Transcribe the whole listing precisely, leaving nothing out.

# WORKING DATA:
^^^^^^^^^^^^^^^^
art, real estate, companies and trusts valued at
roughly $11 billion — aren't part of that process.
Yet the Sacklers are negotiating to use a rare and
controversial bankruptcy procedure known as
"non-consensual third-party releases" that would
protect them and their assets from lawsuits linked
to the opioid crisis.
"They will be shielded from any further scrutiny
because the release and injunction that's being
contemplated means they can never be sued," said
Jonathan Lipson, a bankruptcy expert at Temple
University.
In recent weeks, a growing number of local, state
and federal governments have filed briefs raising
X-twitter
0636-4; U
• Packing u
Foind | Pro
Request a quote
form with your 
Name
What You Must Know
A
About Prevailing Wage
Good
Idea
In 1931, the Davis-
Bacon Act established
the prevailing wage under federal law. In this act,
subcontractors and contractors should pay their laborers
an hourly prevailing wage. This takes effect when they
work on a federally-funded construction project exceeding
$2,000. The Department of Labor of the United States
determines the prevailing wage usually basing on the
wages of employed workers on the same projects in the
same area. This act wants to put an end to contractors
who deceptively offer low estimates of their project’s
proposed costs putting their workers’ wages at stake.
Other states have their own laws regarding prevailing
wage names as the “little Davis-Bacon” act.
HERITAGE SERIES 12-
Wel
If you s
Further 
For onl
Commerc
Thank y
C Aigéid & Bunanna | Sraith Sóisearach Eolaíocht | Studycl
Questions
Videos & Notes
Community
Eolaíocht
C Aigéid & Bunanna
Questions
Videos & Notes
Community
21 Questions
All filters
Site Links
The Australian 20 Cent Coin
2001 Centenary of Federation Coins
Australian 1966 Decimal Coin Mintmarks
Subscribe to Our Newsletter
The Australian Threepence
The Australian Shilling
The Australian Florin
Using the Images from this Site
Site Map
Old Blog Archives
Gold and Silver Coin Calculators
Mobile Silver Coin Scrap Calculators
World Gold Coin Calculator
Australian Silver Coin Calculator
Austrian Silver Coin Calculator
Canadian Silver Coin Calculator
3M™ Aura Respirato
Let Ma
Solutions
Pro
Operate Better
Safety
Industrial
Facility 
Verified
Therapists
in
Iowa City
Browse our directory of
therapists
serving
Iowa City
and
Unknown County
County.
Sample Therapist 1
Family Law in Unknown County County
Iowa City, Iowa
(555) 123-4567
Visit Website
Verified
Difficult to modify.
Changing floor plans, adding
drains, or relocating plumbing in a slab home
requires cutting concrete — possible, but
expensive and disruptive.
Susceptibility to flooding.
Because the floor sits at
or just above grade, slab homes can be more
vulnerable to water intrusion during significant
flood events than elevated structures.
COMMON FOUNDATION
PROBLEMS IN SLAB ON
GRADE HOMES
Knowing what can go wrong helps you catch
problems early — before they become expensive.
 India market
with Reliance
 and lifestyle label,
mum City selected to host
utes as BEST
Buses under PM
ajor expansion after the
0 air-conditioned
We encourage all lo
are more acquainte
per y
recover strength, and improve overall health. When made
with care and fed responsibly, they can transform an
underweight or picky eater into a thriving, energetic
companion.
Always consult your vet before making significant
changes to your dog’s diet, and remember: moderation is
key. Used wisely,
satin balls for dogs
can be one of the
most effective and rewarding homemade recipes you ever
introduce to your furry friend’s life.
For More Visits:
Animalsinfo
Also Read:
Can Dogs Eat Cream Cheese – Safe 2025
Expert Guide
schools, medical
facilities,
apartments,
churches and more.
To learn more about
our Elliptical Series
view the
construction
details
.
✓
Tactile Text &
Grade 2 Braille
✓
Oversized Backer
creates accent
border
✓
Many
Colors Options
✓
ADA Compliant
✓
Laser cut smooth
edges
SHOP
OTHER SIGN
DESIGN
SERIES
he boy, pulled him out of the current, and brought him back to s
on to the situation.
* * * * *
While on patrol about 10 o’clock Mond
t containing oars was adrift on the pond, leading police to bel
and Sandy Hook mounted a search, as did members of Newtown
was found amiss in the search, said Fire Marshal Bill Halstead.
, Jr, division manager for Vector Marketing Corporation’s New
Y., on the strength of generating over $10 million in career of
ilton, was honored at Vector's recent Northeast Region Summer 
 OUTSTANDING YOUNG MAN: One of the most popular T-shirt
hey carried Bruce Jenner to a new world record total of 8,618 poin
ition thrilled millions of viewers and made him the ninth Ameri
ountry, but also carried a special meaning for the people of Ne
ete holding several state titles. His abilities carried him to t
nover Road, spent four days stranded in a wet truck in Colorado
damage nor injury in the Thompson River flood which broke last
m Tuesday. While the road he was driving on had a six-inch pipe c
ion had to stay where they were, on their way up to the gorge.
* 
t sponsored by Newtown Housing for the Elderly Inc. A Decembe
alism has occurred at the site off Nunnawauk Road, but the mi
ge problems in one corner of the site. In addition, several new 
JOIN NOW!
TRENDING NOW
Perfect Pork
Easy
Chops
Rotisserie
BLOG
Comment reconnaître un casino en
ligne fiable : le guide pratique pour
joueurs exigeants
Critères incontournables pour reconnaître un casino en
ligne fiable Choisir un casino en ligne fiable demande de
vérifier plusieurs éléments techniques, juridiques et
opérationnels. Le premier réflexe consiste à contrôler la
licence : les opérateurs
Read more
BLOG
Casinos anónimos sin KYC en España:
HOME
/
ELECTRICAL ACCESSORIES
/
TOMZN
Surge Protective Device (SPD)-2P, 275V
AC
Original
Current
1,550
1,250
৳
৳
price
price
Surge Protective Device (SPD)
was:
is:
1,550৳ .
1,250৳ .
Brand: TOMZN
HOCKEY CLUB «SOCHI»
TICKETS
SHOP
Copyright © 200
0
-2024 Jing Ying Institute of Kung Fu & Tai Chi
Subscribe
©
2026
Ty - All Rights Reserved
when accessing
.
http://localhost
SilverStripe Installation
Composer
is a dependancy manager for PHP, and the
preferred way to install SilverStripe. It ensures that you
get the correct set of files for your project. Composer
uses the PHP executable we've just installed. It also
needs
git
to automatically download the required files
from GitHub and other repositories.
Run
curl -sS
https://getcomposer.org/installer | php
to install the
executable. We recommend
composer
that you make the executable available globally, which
^^^^^^^^^^^^^^^^
# EXERCISE ANSWER:
art, real estate, companies and trusts valued at
roughly $11 billion — aren't part of that process.
Yet the Sacklers are negotiating to use a rare and
controversial bankruptcy procedure known as
"non-consensual third-party releases" that would
protect them and their assets from lawsuits linked
to the opioid crisis.
"They will be shielded from any further scrutiny
because the release and injunction that's being
contemplated means they can never be sued," said
Jonathan Lipson, a bankruptcy expert at Temple
University.
In recent weeks, a growing number of local, state
and federal governments have filed briefs raising
X-twitter
0636-4; U
• Packing u
Foind | Pro
Request a quote
form with your 
Name
What You Must Know
A
About Prevailing Wage
Good
Idea
In 1931, the Davis-
Bacon Act established
the prevailing wage under federal law. In this act,
subcontractors and contractors should pay their laborers
an hourly prevailing wage. This takes effect when they
work on a federally-funded construction project exceeding
$2,000. The Department of Labor of the United States
determines the prevailing wage usually basing on the
wages of employed workers on the same projects in the
same area. This act wants to put an end to contractors
who deceptively offer low estimates of their project’s
proposed costs putting their workers’ wages at stake.
Other states have their own laws regarding prevailing
wage names as the “little Davis-Bacon” act.
HERITAGE SERIES 12-
Wel
If you s
Further 
For onl
Commerc
Thank y
C Aigéid & Bunanna | Sraith Sóisearach Eolaíocht | Studycl
Questions
Videos & Notes
Community
Eolaíocht
C Aigéid & Bunanna
Questions
Videos & Notes
Community
21 Questions
All filters
Site Links
The Australian 20 Cent Coin
2001 Centenary of Federation Coins
Australian 1966 Decimal Coin Mintmarks
Subscribe to Our Newsletter
The Australian Threepence
The Australian Shilling
The Australian Florin
Using the Images from this Site
Site Map
Old Blog Archives
Gold and Silver Coin Calculators
Mobile Silver Coin Scrap Calculators
World Gold Coin Calculator
Australian Silver Coin Calculator
Austrian Silver Coin Calculator
Canadian Silver Coin Calculator
3M™ Aura Respirato
Let Ma
Solutions
Pro
Operate Better
Safety
Industrial
Facility 
Verified
Therapists
in
Iowa City
Browse our directory of
therapists
serving
Iowa City
and
Unknown County
County.
Sample Therapist 1
Family Law in Unknown County County
Iowa City, Iowa
(555) 123-4567
Visit Website
Verified
Difficult to modify.
Changing floor plans, adding
drains, or relocating plumbing in a slab home
requires cutting concrete — possible, but
expensive and disruptive.
Susceptibility to flooding.
Because the floor sits at
or just above grade, slab homes can be more
vulnerable to water intrusion during significant
flood events than elevated structures.
COMMON FOUNDATION
PROBLEMS IN SLAB ON
GRADE HOMES
Knowing what can go wrong helps you catch
problems early — before they become expensive.
 India market
with Reliance
 and lifestyle label,
mum City selected to host
utes as BEST
Buses under PM
ajor expansion after the
0 air-conditioned
We encourage all lo
are more acquainte
per y
recover strength, and improve overall health. When made
with care and fed responsibly, they can transform an
underweight or picky eater into a thriving, energetic
companion.
Always consult your vet before making significant
changes to your dog’s diet, and remember: moderation is
key. Used wisely,
satin balls for dogs
can be one of the
most effective and rewarding homemade recipes you ever
introduce to your furry friend’s life.
For More Visits:
Animalsinfo
Also Read:
Can Dogs Eat Cream Cheese – Safe 2025
Expert Guide
schools, medical
facilities,
apartments,
churches and more.
To learn more about
our Elliptical Series
view the
construction
details
.
✓
Tactile Text &
Grade 2 Braille
✓
Oversized Backer
creates accent
border
✓
Many
Colors Options
✓
ADA Compliant
✓
Laser cut smooth
edges
SHOP
OTHER SIGN
DESIGN
SERIES
he boy, pulled him out of the current, and brought him back to s
on to the situation.
* * * * *
While on patrol about 10 o’clock Mond
t containing oars was adrift on the pond, leading police to bel
and Sandy Hook mounted a search, as did members of Newtown
was found amiss in the search, said Fire Marshal Bill Halstead.
, Jr, division manager for Vector Marketing Corporation’s New
Y., on the strength of generating over $10 million in career of
ilton, was honored at Vector's recent Northeast Region Summer 
 OUTSTANDING YOUNG MAN: One of the most popular T-shirt
hey carried Bruce Jenner to a new world record total of 8,618 poin
ition thrilled millions of viewers and made him the ninth Ameri
ountry, but also carried a special meaning for the people of Ne
ete holding several state titles. His abilities carried him to t
nover Road, spent four days stranded in a wet truck in Colorado
damage nor injury in the Thompson River flood which broke last
m Tuesday. While the road he was driving on had a six-inch pipe c
ion had to stay where they were, on their way up to the gorge.
* 
t sponsored by Newtown Housing for the Elderly Inc. A Decembe
alism has occurred at the site off Nunnawauk Road, but the mi
ge problems in one corner of the site. In addition, several new 
JOIN NOW!
TRENDING NOW
Perfect Pork
Easy
Chops
Rotisserie
BLOG
Comment reconnaître un casino en
ligne fiable : le guide pratique pour
joueurs exigeants
Critères incontournables pour reconnaître un casino en
ligne fiable Choisir un casino en ligne fiable demande de
vérifier plusieurs éléments techniques, juridiques et
opérationnels. Le premier réflexe consiste à contrôler la
licence : les opérateurs
Read more
BLOG
Casinos anónimos sin KYC en España:
HOME
/
ELECTRICAL ACCESSORIES
/
TOMZN
Surge Protective Device (SPD)-2P, 275V
AC
Original
Current
1,550
1,250
৳
৳
price
price
Surge Protective Device (SPD)
was:
is:
1,550৳ .
1,250৳ .
Brand: TOMZN
HOCKEY CLUB «SOCHI»
TICKETS
SHOP
Copyright © 200
0
-2024 Jing Ying Institute of Kung Fu & Tai Chi
Subscribe
©
2026
Ty - All Rights Reserved
when accessing
.
http://localhost
SilverStripe Installation
Composer
is a dependancy manager for PHP, and the
preferred way to install SilverStripe. It ensures that you
get the correct set of files for your project. Composer
uses the PHP executable we've just installed. It also
needs
git
to automatically download the required files
from GitHub and other repositories.
Run
curl -sS
https://getcomposer.org/installer | php
to install the
executable. We recommend
composer
that you make the executable available globally, which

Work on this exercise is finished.